— Próximo, por favor — anuncia a secretária, com a voz de quem já carimbou a própria alma.
— Sou eu — Felício ergue-se, ajustando o paletó que parece um pouco grande demais para sua modéstia.
— Pode entrar. À direita.
— Grato.
O escritório tem cheiro de carpete antigo e decisões corporativas. O entrevistador, um homem cujo rosto parece esculpido em burocracia, nem sequer levanta os olhos dos papéis.
— Sente-se — ordena.
— Grato — repete Felício, acomodando-se na ponta da cadeira.
— O senhor busca uma colocação, imagino.
— Sim, senhor, exatamente!
— E quais são suas competências? O que o senhor sabe fazer?
Felício hesita por um milésimo de segundo, mas o sorriso não o abandona.
— Nada.
O entrevistador interrompe o movimento da caneta. Olha por cima dos óculos, incrédulo.
— Nada?
— Bem, quase nada — retifica Felício, polido.

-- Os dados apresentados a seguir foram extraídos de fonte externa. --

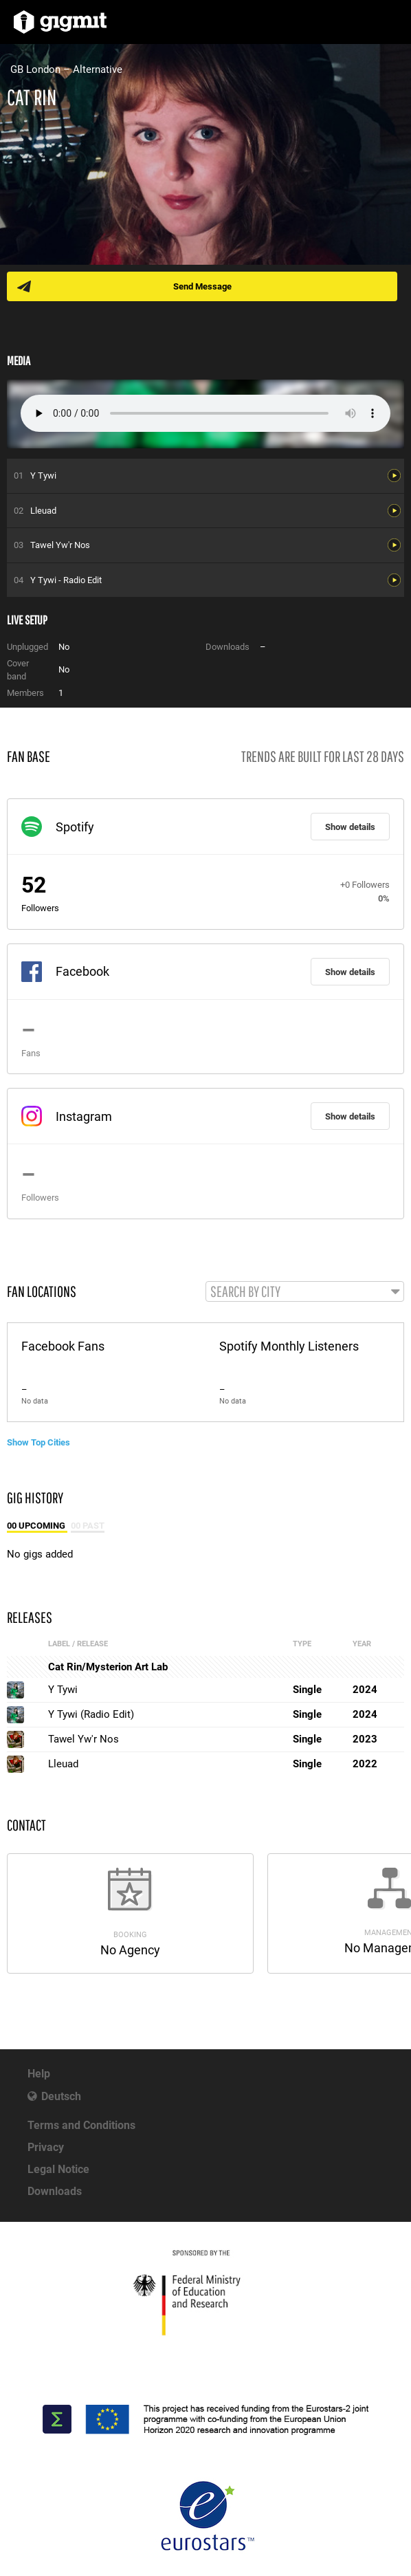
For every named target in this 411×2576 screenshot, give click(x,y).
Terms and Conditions (81, 2125)
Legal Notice (58, 2169)
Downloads (54, 2191)
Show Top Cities (38, 1442)
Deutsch (61, 2096)
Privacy (45, 2147)
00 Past (87, 1525)
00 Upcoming (37, 1525)
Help (38, 2073)
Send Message (202, 286)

— Ótimo. Vamos ser práticos: o que é que o senhor sabe fazer, afinal?
— Eu sei ser feliz.
Há um silêncio no escritório, do tipo que precede as tempestades e as gargalhadas. O Dr. Ataliba, como diz a placa de latão sobre a mesa, inclina-se para a frente.
— Você sabe ser feliz? Como assim?
— É um dom, creio eu. Faça chuva ou faça sol, eu sei ser feliz. Ladeira acima, ladeira abaixo. Na saúde, na doença, no lucro ou na escassez. Em suma, Dr. Ataliba: eu sei ser feliz sob qualquer circunstância.
O entrevistador solta um suspiro pesado, entre o deboche e a irritação.
— Meu caro, você não pode estar falando sério.
— Mas estou. Sou feliz agora, inclusive — diz Felício, e seus olhos brilham com uma honestidade ofensiva. — E mesmo que o senhor me dispense sem o emprego, continuarei sendo feliz lá fora, na rua.
Ataliba dá uma risada curta e seca.
— Rá! Muito engraçado. Isso é alguma dinâmica de grupo? Alguma pegadinha de televisão? Onde está a câmera escondida?
— Com todo o respeito, Doutor...
— Ataliba.
— Com todo o respeito, Doutor Ataliba, não há câmeras. Eu apenas sei ser feliz.
— E como espera ser absorvido pelo mercado de trabalho com esse seu... "talento"?
— O mundo não precisa de felicidade? As pessoas não querem ser felizes?
Ataliba faz uma pausa. Pensa por um segundo na resposta de Felício e acha pertinente; pensa novamente e acha um absurdo. Por fim, retorna à lógica de mercado:
— Felicidade conserta geladeira, por acaso?
— Não, Doutor Ataliba.
— Felicidade assa pão francês ou enche tanque de carro?
— Também não.
— Então para que serve ser feliz, homem? Qual a utilidade disso?
Felício pondera a pergunta como se fosse um filósofo grego.
— Não serve para nada, Doutor Ataliba.
O entrevistador recosta-se na poltrona, o rosto subitamente sombrio. Olha para o currículo em branco de Felício e depois para o próprio relógio de ouro.
— Pois bem. Por uma ironia do destino, abriu-se uma vaga hoje. Precisamos justamente de alguém que ensine as pessoas a serem felizes.
— Ótimo! Perfeito! — exulta Felício, as mãos unidas em contentamento.
— Mas já vou avisando — interrompe Ataliba, com um brilho gélido no olhar.
— Algum problema? — indaga Felício.
Ataliba faz uma pausa dramática, ajeita a gravata e explica o problema:
— O último funcionário que ocupou este cargo terminou crucificado.